The reply should hold only the lines below beginning at the one with "Formatting and Pattern Matching" and ending at the one with "y right round, at this party!", copied exactly, with every picture left out.

*** Begin section ***

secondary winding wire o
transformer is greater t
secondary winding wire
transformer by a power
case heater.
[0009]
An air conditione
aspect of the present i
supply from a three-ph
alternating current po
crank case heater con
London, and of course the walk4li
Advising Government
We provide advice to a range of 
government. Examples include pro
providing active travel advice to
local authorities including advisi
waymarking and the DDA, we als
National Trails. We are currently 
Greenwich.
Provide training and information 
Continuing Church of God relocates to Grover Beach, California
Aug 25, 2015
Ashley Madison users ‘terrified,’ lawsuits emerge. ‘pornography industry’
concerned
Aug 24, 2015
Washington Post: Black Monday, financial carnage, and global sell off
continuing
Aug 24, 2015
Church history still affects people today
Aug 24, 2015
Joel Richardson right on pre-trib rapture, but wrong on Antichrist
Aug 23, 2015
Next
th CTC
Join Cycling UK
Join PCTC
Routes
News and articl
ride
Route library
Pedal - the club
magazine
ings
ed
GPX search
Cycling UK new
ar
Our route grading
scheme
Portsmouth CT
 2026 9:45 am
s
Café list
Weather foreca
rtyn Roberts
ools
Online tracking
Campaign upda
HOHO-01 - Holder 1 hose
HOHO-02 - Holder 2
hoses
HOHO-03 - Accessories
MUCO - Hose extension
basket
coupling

*** End section ***
*** Begin section ***

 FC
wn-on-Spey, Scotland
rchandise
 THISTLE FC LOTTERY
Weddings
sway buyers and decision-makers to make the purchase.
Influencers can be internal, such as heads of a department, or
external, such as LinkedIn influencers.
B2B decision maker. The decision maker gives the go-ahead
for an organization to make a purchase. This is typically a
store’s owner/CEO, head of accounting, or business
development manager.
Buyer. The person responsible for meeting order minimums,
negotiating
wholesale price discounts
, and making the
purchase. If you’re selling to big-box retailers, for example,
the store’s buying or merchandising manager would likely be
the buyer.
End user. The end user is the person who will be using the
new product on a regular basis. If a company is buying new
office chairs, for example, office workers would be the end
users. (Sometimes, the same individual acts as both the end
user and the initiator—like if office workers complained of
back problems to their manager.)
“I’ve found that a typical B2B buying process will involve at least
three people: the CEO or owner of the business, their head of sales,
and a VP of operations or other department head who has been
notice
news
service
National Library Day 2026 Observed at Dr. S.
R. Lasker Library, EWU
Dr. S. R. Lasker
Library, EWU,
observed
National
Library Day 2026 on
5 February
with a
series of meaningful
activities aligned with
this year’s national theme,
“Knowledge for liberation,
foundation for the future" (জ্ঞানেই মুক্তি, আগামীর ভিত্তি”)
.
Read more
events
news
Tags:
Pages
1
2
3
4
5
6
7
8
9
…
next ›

*** End section ***
*** Begin section ***

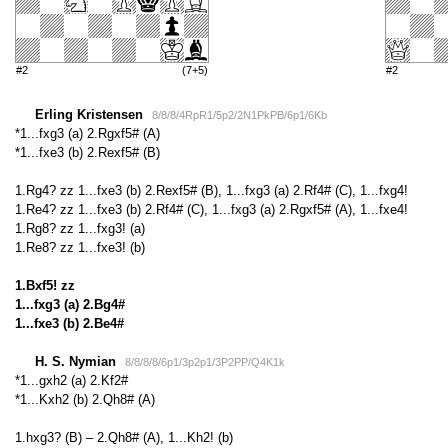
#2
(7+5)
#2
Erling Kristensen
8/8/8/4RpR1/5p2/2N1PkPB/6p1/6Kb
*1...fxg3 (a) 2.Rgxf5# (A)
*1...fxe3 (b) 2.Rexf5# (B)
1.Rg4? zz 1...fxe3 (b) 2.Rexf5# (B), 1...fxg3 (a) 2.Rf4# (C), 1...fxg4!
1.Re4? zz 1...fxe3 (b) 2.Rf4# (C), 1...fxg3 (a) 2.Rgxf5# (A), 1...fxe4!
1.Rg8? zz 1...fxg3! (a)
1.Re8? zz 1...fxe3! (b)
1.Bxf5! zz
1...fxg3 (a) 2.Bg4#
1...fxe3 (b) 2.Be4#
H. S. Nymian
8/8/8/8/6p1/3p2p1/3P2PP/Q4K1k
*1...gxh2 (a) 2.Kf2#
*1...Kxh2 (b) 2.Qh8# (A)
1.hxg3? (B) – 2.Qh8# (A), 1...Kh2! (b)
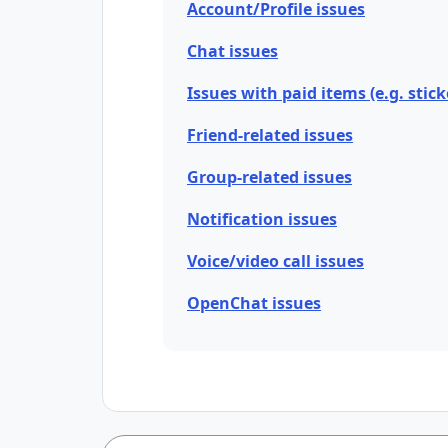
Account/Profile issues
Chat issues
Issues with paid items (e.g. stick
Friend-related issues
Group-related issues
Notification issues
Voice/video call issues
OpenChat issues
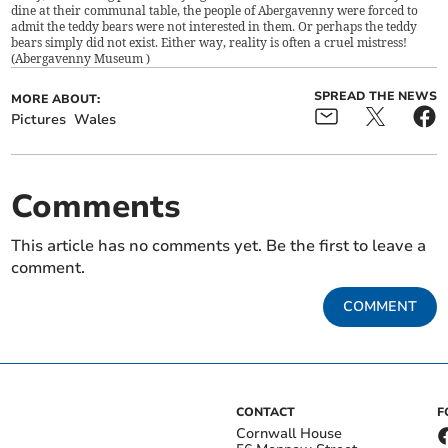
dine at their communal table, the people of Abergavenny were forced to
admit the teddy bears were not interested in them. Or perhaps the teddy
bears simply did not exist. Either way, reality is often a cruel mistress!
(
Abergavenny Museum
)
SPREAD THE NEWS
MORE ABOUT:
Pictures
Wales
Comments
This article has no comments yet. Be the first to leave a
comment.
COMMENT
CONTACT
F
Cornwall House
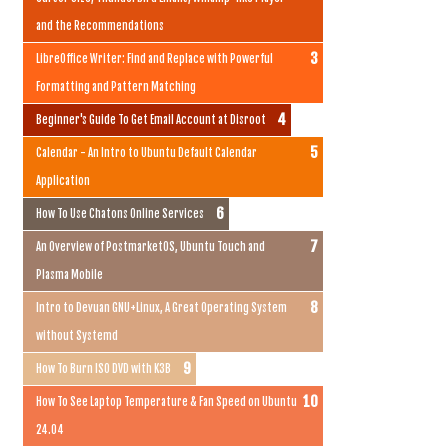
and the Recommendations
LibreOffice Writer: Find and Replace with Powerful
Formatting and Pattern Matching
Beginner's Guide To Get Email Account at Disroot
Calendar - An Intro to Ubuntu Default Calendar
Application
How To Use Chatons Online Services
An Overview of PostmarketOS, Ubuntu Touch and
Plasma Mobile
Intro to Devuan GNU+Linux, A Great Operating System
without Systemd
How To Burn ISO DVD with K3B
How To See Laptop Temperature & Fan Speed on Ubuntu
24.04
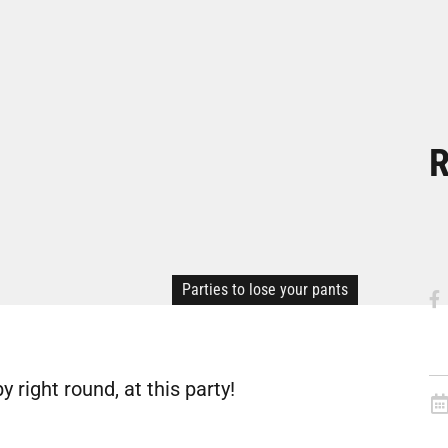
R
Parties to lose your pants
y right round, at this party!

*** End section ***

* _EXERCISE RESPONSE_:
Formatting and Pattern Matching
Beginner's Guide To Get Email Account at Disroot
Calendar - An Intro to Ubuntu Default Calendar
Application
How To Use Chatons Online Services
An Overview of PostmarketOS, Ubuntu Touch and
Plasma Mobile
Intro to Devuan GNU+Linux, A Great Operating System
without Systemd
How To Burn ISO DVD with K3B
How To See Laptop Temperature & Fan Speed on Ubuntu
24.04
R
Parties to lose your pants
y right round, at this party!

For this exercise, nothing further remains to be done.